IMSO: Are the people in your sports images generally real sportspeople? Or actors/models?
Dean Northcott: I always cast a rugby player for a rugby shoot and a tennis player for a tennis shoot. They can be models, actors or athletes, but they must show a high level of skill/technique in the sport I am shooting and have the right look. In sports photography, more than other areas, if you cast the wrong person it will stand out a mile!
IMSO: Is there any one sport that you have yet to shoot but would like to?
Dean Northcott: A beer-drinking, beach volleyball World Championship in the Maldives.
IMSO: What has been your best experience on a sports shoot? And the worst?
Dean Northcott: Being a huge rugby fan it was incredible buzz to have three of the English rugby team in the studio for an Ad shoot. I had them for three hours, which included travel time to and from Twickenham, wardrobe, make-up and shoot. With four shots to cover off this translated in to 15 mins per shot. Sometimes this works for you or against you, this time it worked for me with the energy generating some great shots. The worst experience would be driving from London to Birmingham three times in three weeks with two assistants and a load of rented gear in the car to shoot World Champion Triple Jumper Phillips Idowu for a personal project only to have to turn around and go back home due to bad weather, bad timing etc. with not a frame shot. Phillips is a lovely man giving me his own time and we are still discussing ways to make it happen.
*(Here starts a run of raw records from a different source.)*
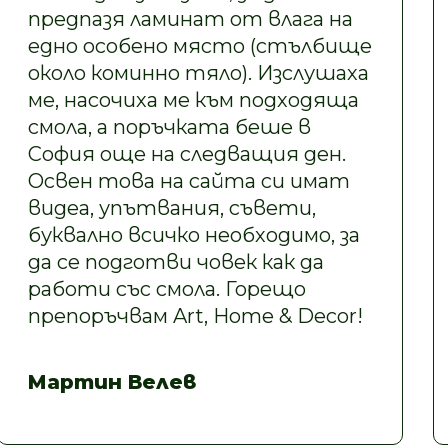
предпазя ламинат от влага на
едно особено място (стълбище
около коминно тяло). Изслушаха
ме, насочиха ме към подходяща
смола, а поръчката беше в
София още на следващия ден.
Освен това на сайта си имат
видеа, упътвания, съвети,
буквално всичко необходимо, за
да се подготви човек как да
работи със смола. Горещо
препоръчвам Art, Home & Decor!
Мартин Велев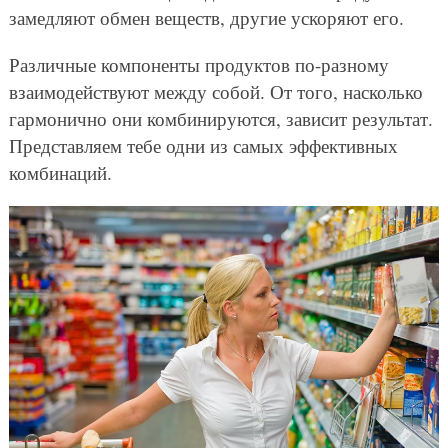
замедляют обмен веществ, другие ускоряют его.
Различные компоненты продуктов по-разному
взаимодействуют между собой. От того, насколько
гармонично они комбинируются, зависит результат.
Представляем тебе одни из самых эффективных
комбинаций.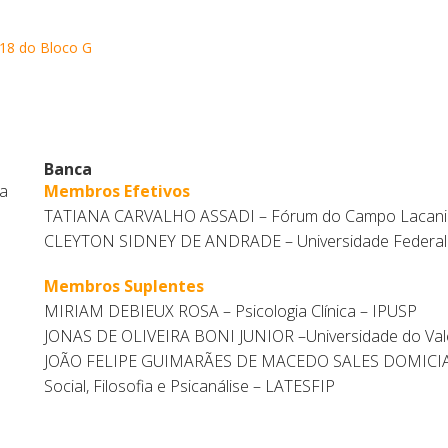
 18 do Bloco G
Banca
a
Membros Efetivos
TATIANA CARVALHO ASSADI – Fórum do Campo Lacan
CLEYTON SIDNEY DE ANDRADE – Universidade Federal 
Membros Suplentes
MIRIAM DEBIEUX ROSA – Psicologia Clínica – IPUSP
JONAS DE OLIVEIRA BONI JUNIOR –Universidade do Val
JOÃO FELIPE GUIMARÃES DE MACEDO SALES DOMICIANO
Social, Filosofia e Psicanálise – LATESFIP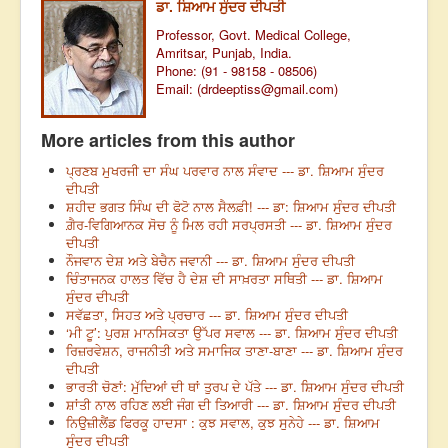
ਡਾ. ਸ਼ਿਆਮ ਸੁੰਦਰ ਦੀਪਤੀ
Professor, Govt. Medical College,
Amritsar, Punjab, India.
Phone: (91 - 98158 - 08506)
Email: (
drdeeptiss@gmail.com
)
More articles from this author
ਪ੍ਰਣਬ ਮੁਖਰਜੀ ਦਾ ਸੰਘ ਪਰਵਾਰ ਨਾਲ ਸੰਵਾਦ --- ਡਾ. ਸ਼ਿਆਮ ਸੁੰਦਰ
ਦੀਪਤੀ
ਸ਼ਹੀਦ ਭਗਤ ਸਿੰਘ ਦੀ ਫੋਟੋ ਨਾਲ ਸੈਲਫ਼ੀ! --- ਡਾ: ਸ਼ਿਆਮ ਸੁੰਦਰ ਦੀਪਤੀ
ਗ਼ੈਰ-ਵਿਗਿਆਨਕ ਸੋਚ ਨੂੰ ਮਿਲ ਰਹੀ ਸਰਪ੍ਰਸਤੀ --- ਡਾ. ਸ਼ਿਆਮ ਸੁੰਦਰ
ਦੀਪਤੀ
ਨੌਜਵਾਨ ਦੇਸ਼ ਅਤੇ ਬੇਚੈਨ ਜਵਾਨੀ --- ਡਾ. ਸ਼ਿਆਮ ਸੁੰਦਰ ਦੀਪਤੀ
ਚਿੰਤਾਜਨਕ ਹਾਲਤ ਵਿੱਚ ਹੈ ਦੇਸ਼ ਦੀ ਸਾਖ਼ਰਤਾ ਸਥਿਤੀ --- ਡਾ. ਸ਼ਿਆਮ
ਸੁੰਦਰ ਦੀਪਤੀ
ਸਵੱਛਤਾ, ਸਿਹਤ ਅਤੇ ਪ੍ਰਚਾਰ --- ਡਾ. ਸ਼ਿਆਮ ਸੁੰਦਰ ਦੀਪਤੀ
‘ਮੀ ਟੂ’: ਪੁਰਸ਼ ਮਾਨਸਿਕਤਾ ਉੱਪਰ ਸਵਾਲ --- ਡਾ. ਸ਼ਿਆਮ ਸੁੰਦਰ ਦੀਪਤੀ
ਰਿਜ਼ਰਵੇਸ਼ਨ, ਰਾਜਨੀਤੀ ਅਤੇ ਸਮਾਜਿਕ ਤਾਣਾ-ਬਾਣਾ --- ਡਾ. ਸ਼ਿਆਮ ਸੁੰਦਰ
ਦੀਪਤੀ
ਭਾਰਤੀ ਚੋਣਾਂ: ਮੁੱਦਿਆਂ ਦੀ ਥਾਂ ਤੁਰਪ ਦੇ ਪੱਤੇ --- ਡਾ. ਸ਼ਿਆਮ ਸੁੰਦਰ ਦੀਪਤੀ
ਸ਼ਾਂਤੀ ਨਾਲ ਰਹਿਣ ਲਈ ਜੰਗ ਦੀ ਤਿਆਰੀ --- ਡਾ. ਸ਼ਿਆਮ ਸੁੰਦਰ ਦੀਪਤੀ
ਨਿਉਜ਼ੀਲੈਂਡ ਫਿਰਕੂ ਹਾਦਸਾ : ਕੁਝ ਸਵਾਲ, ਕੁਝ ਸੁਨੇਹੇ --- ਡਾ. ਸ਼ਿਆਮ
ਸੁੰਦਰ ਦੀਪਤੀ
IMSO: Who were your heroes in photography in general and sports photography in particular?
IMSO: And who are your sporting heroes?
Dean Northcott: Being a Kiwi it would be All Blacks, Christen Cullen, Zinzan Brooke and Richie MaCaw – Legends!! Also Muhammad Ali – pure magic!
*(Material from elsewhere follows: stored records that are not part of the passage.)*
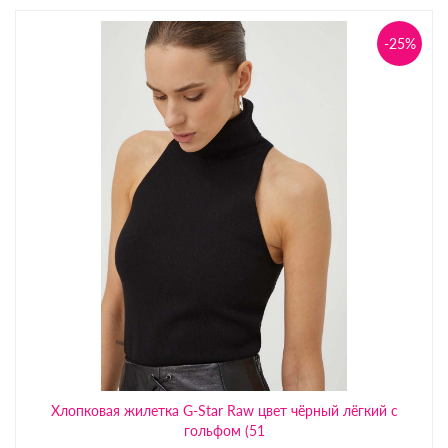
-25%
Хлопковая жилетка G-Star Raw цвет чёрный лёгкий с
гольфом (51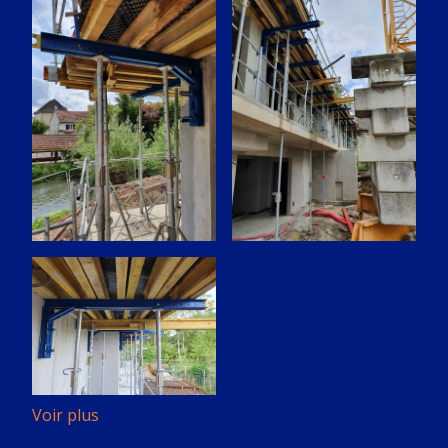
Voir plus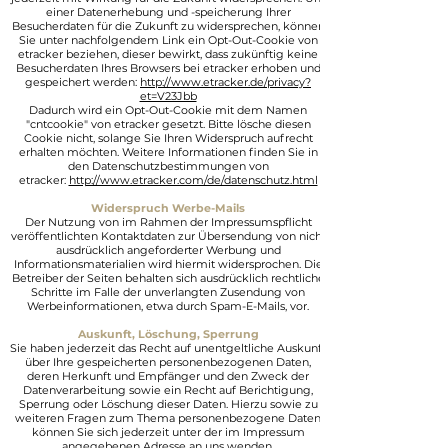
einer Datenerhebung und -speicherung Ihrer
Besucherdaten für die Zukunft zu widersprechen, können
Sie unter nachfolgendem Link ein Opt-Out-Cookie von
etracker beziehen, dieser bewirkt, dass zukünftig keine
Besucherdaten Ihres Browsers bei etracker erhoben und
gespeichert werden:
http://www.etracker.de/privacy?
et=V23Jbb
Dadurch wird ein Opt-Out-Cookie mit dem Namen
"cntcookie" von etracker gesetzt. Bitte lösche diesen
Cookie nicht, solange Sie Ihren Widerspruch aufrecht
erhalten möchten. Weitere Informationen finden Sie in
den Datenschutzbestimmungen von
etracker:
http://www.etracker.com/de/datenschutz.html
Widerspruch Werbe-Mails
Der Nutzung von im Rahmen der Impressumspflicht
veröffentlichten Kontaktdaten zur Übersendung von nicht
ausdrücklich angeforderter Werbung und
Informationsmaterialien wird hiermit widersprochen. Die
Betreiber der Seiten behalten sich ausdrücklich rechtliche
Schritte im Falle der unverlangten Zusendung von
Werbeinformationen, etwa durch Spam-E-Mails, vor.
Auskunft, Löschung, Sperrung
Sie haben jederzeit das Recht auf unentgeltliche Auskunft
über Ihre gespeicherten personenbezogenen Daten,
deren Herkunft und Empfänger und den Zweck der
Datenverarbeitung sowie ein Recht auf Berichtigung,
Sperrung oder Löschung dieser Daten. Hierzu sowie zu
weiteren Fragen zum Thema personenbezogene Daten
können Sie sich jederzeit unter der im Impressum
angegebenen Adresse an uns wenden.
IMSO: How much has sports photography been influenced by fashion?
Dean Northcott: All commercial photography is influenced by fashion these days. It is the only area in commercial photography were you are given true creative freedom.
IMSO: Bodies in sports imagery have become more sculpted, more sinuous, more anatomical, like illustrations from old medical textbooks? Why is this?
Dean Northcott: I don’t entirely agree with this statement. I think what has happened is that, as mentioned above, images have been more heavily retouched and merged with CGI to create an otherworldly feel with a polished look. This is happening because this is where the creative edge is at present.